What is Kaizen?

In short, Kaizen is about taking small actions to achieve large lasting results.  It can be used in two ways...

  1. You can use small trivial steps to achieve a large goal.

  2. Or, you can use small trivial moments to learn large lessons.

The word Kaizen is Japanese and literally means good change.  

Kai - change

Zen - good

In the business world, it is often applied to improvement of processes and procedures.  The same could be said for it’s application in our personal lives as we make changes in our everyday process of living.

The method is not simply about change, but about the making small changes over time that last, instead of immediate big changes that are often short lived.

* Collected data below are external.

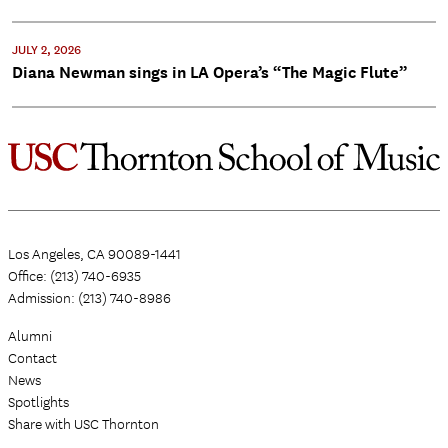
JULY 2, 2026
Diana Newman sings in LA Opera’s “The Magic Flute”
Los Angeles, CA 90089-1441
Office: (213) 740-6935
Admission: (213) 740-8986
Alumni
Contact
News
Spotlights
Share with USC Thornton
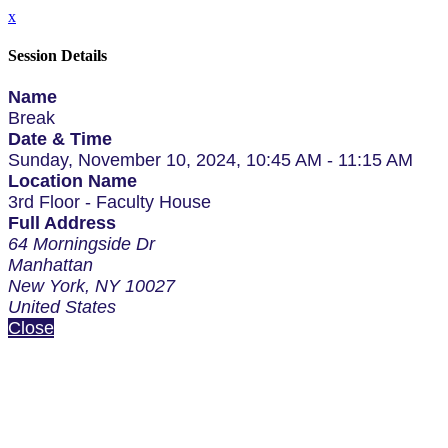
x
Session Details
Name
Break
Date & Time
Sunday, November 10, 2024, 10:45 AM - 11:15 AM
Location Name
3rd Floor - Faculty House
Full Address
64 Morningside Dr
Manhattan
New York, NY 10027
United States
Close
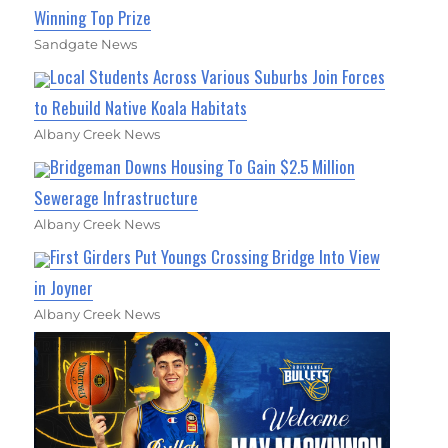
Winning Top Prize
Sandgate News
Local Students Across Various Suburbs Join Forces
to Rebuild Native Koala Habitats
Albany Creek News
Bridgeman Downs Housing To Gain $2.5 Million
Sewerage Infrastructure
Albany Creek News
First Girders Put Youngs Crossing Bridge Into View
in Joyner
Albany Creek News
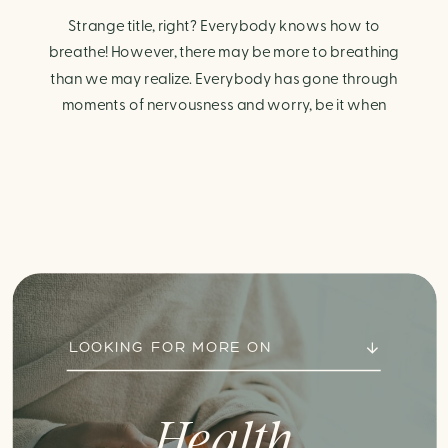
Strange title, right? Everybody knows how to
breathe! However, there may be more to breathing
than we may realize. Everybody has gone through
moments of nervousness and worry, be it when
taking a test, thinking about the next sports game, or
even choosing a gift for someone you care about.
When feeling anxious or generally […]
LOOKING FOR MORE ON
Health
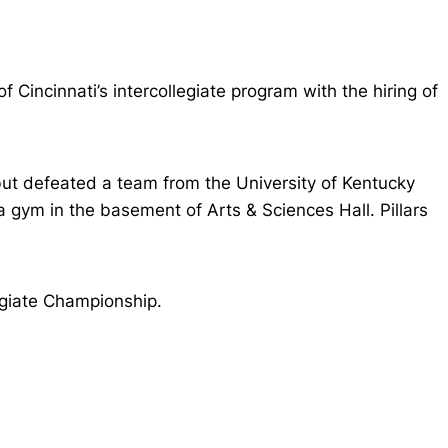
Cincinnati’s intercollegiate program with the hiring of
but defeated a team from the University of Kentucky
gym in the basement of Arts & Sciences Hall. Pillars
egiate Championship.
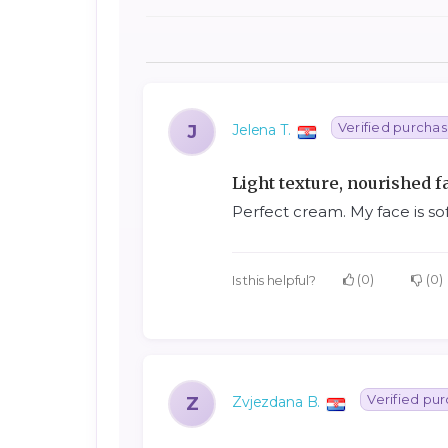
Verified purcha
J
Jelena T.
Light texture, nourished f
Perfect cream. My face is so
0
0
Is this helpful?
Verified pu
Z
Zvjezdana B.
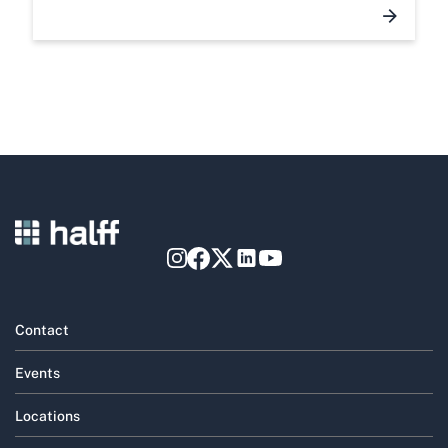
Contact
Events
Locations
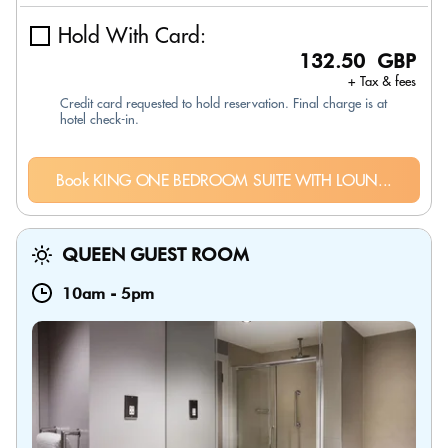
Hold With Card:
132.50 GBP
+ Tax & fees
Credit card requested to hold reservation. Final charge is at
hotel check-in.
Book KING ONE BEDROOM SUITE WITH LOUN...
QUEEN GUEST ROOM
10am
-
5pm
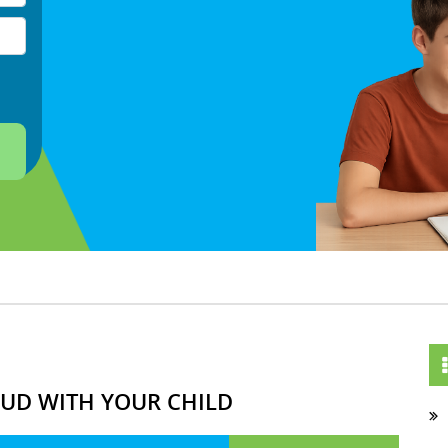
OUD WITH YOUR CHILD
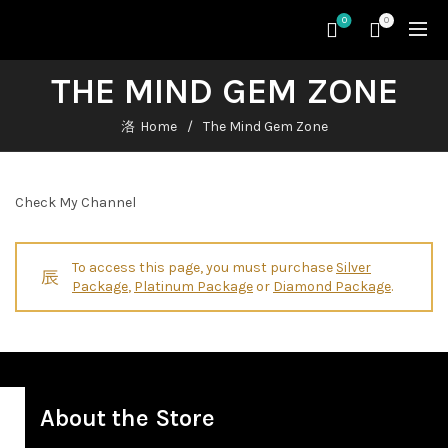
0
0
THE MIND GEM ZONE
Home
The Mind Gem Zone
Check My Channel
To access this page, you must purchase
Silver
Package
,
Platinum Package
or
Diamond Package
.
About the Store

A good example is the big New Year’s resolution that gets of to a great start in January, and then fades away by March only to be repeated next year.  Some studies show that people go through this cycle an average of 10 times before achieving success!

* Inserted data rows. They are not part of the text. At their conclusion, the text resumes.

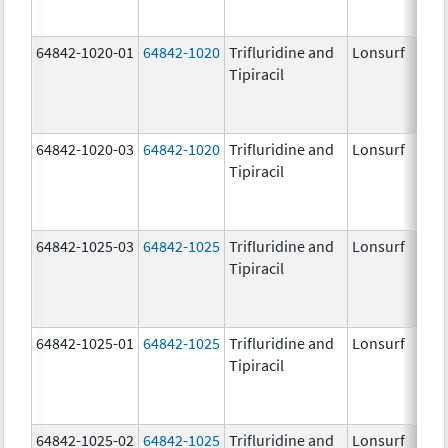
64842-1020-01
64842-1020
Trifluridine and
Lonsurf
Tipiracil
64842-1020-03
64842-1020
Trifluridine and
Lonsurf
Tipiracil
64842-1025-03
64842-1025
Trifluridine and
Lonsurf
Tipiracil
64842-1025-01
64842-1025
Trifluridine and
Lonsurf
Tipiracil
64842-1025-02
64842-1025
Trifluridine and
Lonsurf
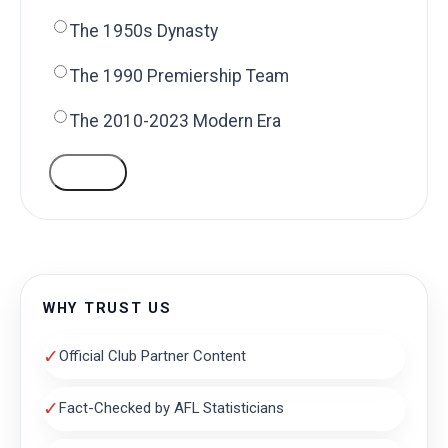
The 1950s Dynasty
The 1990 Premiership Team
The 2010-2023 Modern Era
VOTE
WHY TRUST US
✓
Official Club Partner Content
✓
Fact-Checked by AFL Statisticians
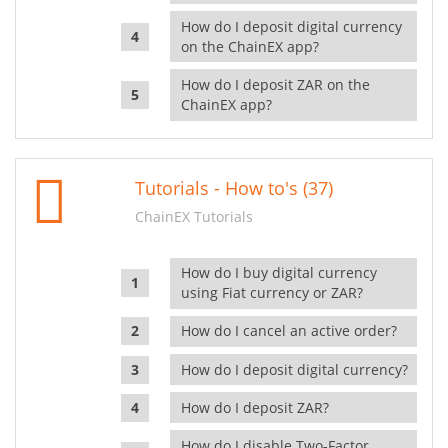
How do I deposit digital currency
on the ChainEX app?
How do I deposit ZAR on the
ChainEX app?
Tutorials - How to's (37)
ChainEX Tutorials
How do I buy digital currency
using Fiat currency or ZAR?
How do I cancel an active order?
How do I deposit digital currency?
How do I deposit ZAR?
How do I disable Two-Factor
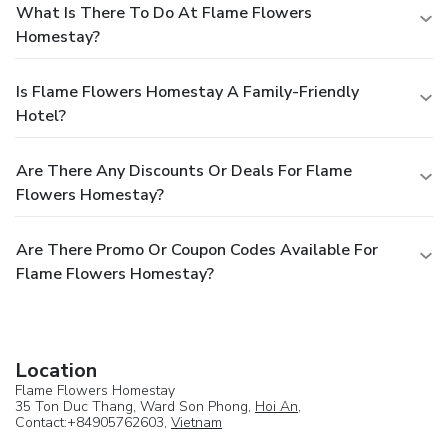
What Is There To Do At Flame Flowers
Homestay?
Is Flame Flowers Homestay A Family-Friendly
Hotel?
Are There Any Discounts Or Deals For Flame
Flowers Homestay?
Are There Promo Or Coupon Codes Available For
Flame Flowers Homestay?
Location
Flame Flowers Homestay
35 Ton Duc Thang, Ward Son Phong,
Hoi An
,
Contact:+84905762603,
Vietnam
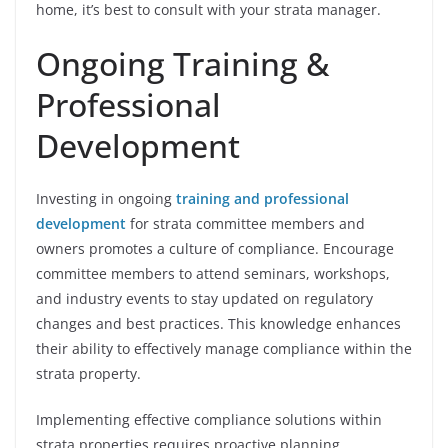
home, it’s best to consult with your strata manager.
Ongoing Training &
Professional
Development
Investing in ongoing
training and professional
development
for strata committee members and
owners promotes a culture of compliance. Encourage
committee members to attend seminars, workshops,
and industry events to stay updated on regulatory
changes and best practices. This knowledge enhances
their ability to effectively manage compliance within the
strata property.
Implementing effective compliance solutions within
strata properties requires proactive planning,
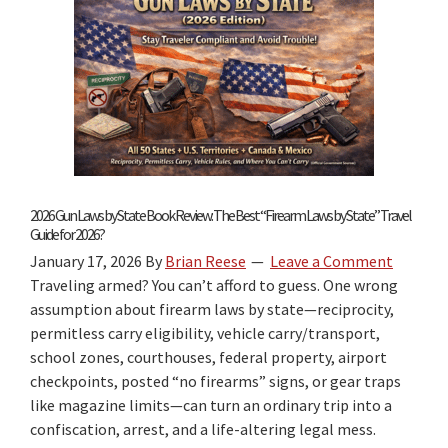
Reciprocity
by
State
2026 Gun Laws by State Book Review: The Best “Firearm Laws by State” Travel
Guide for 2026?
January 17, 2026
By
Brian Reese
Leave a Comment
Traveling armed? You can’t afford to guess. One wrong
assumption about firearm laws by state—reciprocity,
permitless carry eligibility, vehicle carry/transport,
school zones, courthouses, federal property, airport
checkpoints, posted “no firearms” signs, or gear traps
like magazine limits—can turn an ordinary trip into a
confiscation, arrest, and a life-altering legal mess.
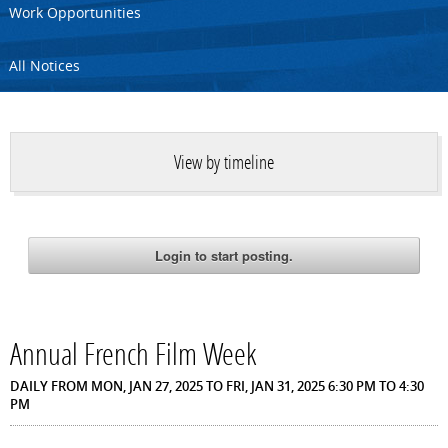
Work Opportunities
All Notices
View by timeline
Annual French Film Week
DAILY FROM MON, JAN 27, 2025 TO FRI, JAN 31, 2025 6:30 PM TO 4:30
PM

You don’t have to be one of those people.

Kaizen takes a big goal like reducing your portion size at mealtime and shaving it down to it’s bare minimum. For example, removing one spoonful of food from your plate before starting to eat your meal.

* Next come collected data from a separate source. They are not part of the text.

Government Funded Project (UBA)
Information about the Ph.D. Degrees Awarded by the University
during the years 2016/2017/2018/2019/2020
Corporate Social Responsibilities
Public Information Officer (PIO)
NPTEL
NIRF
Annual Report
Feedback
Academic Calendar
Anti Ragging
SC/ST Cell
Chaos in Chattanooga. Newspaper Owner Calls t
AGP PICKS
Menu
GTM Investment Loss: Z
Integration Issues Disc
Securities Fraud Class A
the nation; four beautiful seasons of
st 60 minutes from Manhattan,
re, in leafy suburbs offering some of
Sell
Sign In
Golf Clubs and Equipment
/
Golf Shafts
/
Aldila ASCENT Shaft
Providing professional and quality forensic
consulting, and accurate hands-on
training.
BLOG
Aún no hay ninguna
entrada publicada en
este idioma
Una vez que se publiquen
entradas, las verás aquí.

This is exactly the method I used with a couple of coworkers several years ago when we pledged to reduce our sugar intake by not having sugar in our coffee anymore.  We started with a half a pack less for about a week and then went down little by little, week by week until we didn’t use sugar anymore. I still don’t take sugar in my coffee until this day and that was over 15 years ago. And if I try to add sugar, I’ve found that I don’t even like the way it tastes in my coffee anymore!

This is just one example of how Kaizen has worked in my efforts to make and maintain changes in my life.

I think the approach my coffee crew took worked for a couple reasons.  

  1. The change was small enough that it didn't feel like a big deal.

  2. I had friends to encourage me and hold me accountable. (I’ll share more more on the power of teams later)

I think you’d agree that the easiest changes to make and maintain are the ones that seem effortless.  And when you know how to wield the power of Kaizen, you can make pretty much any change effortless.